Phase 17 — Quiz (human-readable mirror)

🇪🇸 Espejo legible del canónico data/quizzes/phase-17-mini-gpt.yaml.

Source: data/quizzes/phase-17-mini-gpt.yaml.


q-17-01 — Per-layer parameter count (single)

A Pre-LN transformer block with d_model = d, d_ff = 4d, no biases. Approximate parameters per layer (ignoring norms)?

  • 4 d²
  • 8 d²
  • 12 d²
  • 16 d²

Attention: 4·d² (Q,K,V,O). FFN: 2·d·d_ff = 8·d². Total ≈ 12·d². Rule of thumb that matches GPT-3 and LLaMA within 5%.
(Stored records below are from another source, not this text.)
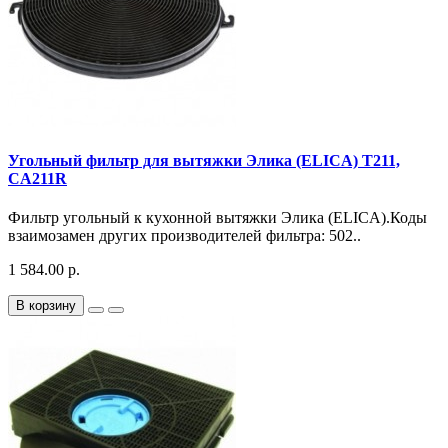
Угольный фильтр для вытяжки Элика (ELICA) T211,
CA211R
Фильтр угольный к кухонной вытяжки Элика (ELICA).Коды
взаимозамен других производителей фильтра: 502..
1 584.00 р.
В корзину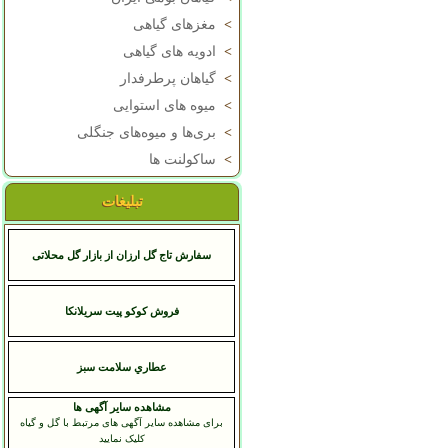
>
مغزهای گیاهی
>
ادویه های گیاهی
>
گیاهان پرطرفدار
>
میوه های استوایی
>
بری‌ها و میوه‌های جنگلی
>
ساکولنت ها
تبلیغات
سفارش تاج گل ارزان از بازار گل محلاتی
فروش کوکو پیت سریلانکا
عطاري سلامت سبز
مشاهده سایر آگهی ها
برای مشاهده سایر آگهی های مرتبط با گل و گیاه
کلیک نمایید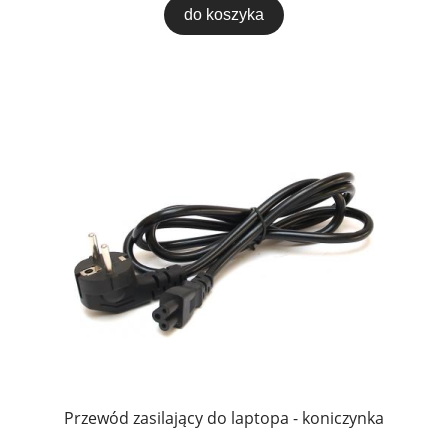
do koszyka
Przewód zasilający do laptopa - koniczynka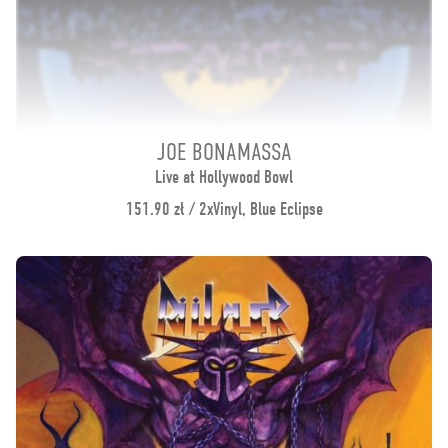
JOE BONAMASSA
Live at Hollywood Bowl
151.90 zł / 2xVinyl, Blue Eclipse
q-17-02 — Training loss is suspiciously low (single)

Mini-GPT trains to loss 1e-4 in 10 steps, well below H(corpus) ≈ 1.5. Sampling produces " ...". Most likely cause?

  • Learning rate is too high
  • Causal mask is not applied (the model can see the future during training)
  • Initialization is wrong
  • The optimizer is broken

Loss below H(corpus) is mathematically impossible without leakage. The "peek at the next token" trick fails at inference → BoS collapse.
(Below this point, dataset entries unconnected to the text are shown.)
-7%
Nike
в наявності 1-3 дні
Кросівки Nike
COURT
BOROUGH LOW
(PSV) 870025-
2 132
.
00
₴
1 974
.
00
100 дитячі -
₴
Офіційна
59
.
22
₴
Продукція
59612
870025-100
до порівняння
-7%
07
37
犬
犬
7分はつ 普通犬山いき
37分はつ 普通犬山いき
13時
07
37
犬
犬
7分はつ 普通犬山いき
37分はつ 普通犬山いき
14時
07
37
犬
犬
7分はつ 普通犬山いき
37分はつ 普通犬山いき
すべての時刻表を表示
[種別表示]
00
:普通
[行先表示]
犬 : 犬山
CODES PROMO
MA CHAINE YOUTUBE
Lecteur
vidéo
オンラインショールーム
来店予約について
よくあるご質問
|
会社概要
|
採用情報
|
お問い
q-17-03 — Why tied embeddings save parameters (free)

Expected to contain: V.

Untied: 2·V·d. Tied: V·d. Saves V·d params — for GPT-3 (V=50257, d=12288) that's ~620M parameters.


q-17-04 — Pre-LN gradient (single)

In y = x + f(LN(x)), the gradient ∂y/∂x is:

  • Exactly I
  • I + ∂f∘LN/∂x
  • ∂LN/∂x · (I + ∂f/∂x)
  • ∂LN/∂x · ∂f/∂x

The residual sum gives I (identity term) directly; Pre-LN keeps the LN inside f. The identity term guarantees a unit-gain gradient highway.


q-17-05 — Compute the §A13 mini-GPT parameter count (single)

V=512, d=64, L=2, d_ff=256, RoPE, tied LM head, no biases.

  • ~32K
  • ~65K
  • ~131K
  • ~262K

32,768 + 2·49,280 + 64 ≈ 131,392. See Phase 17 §04.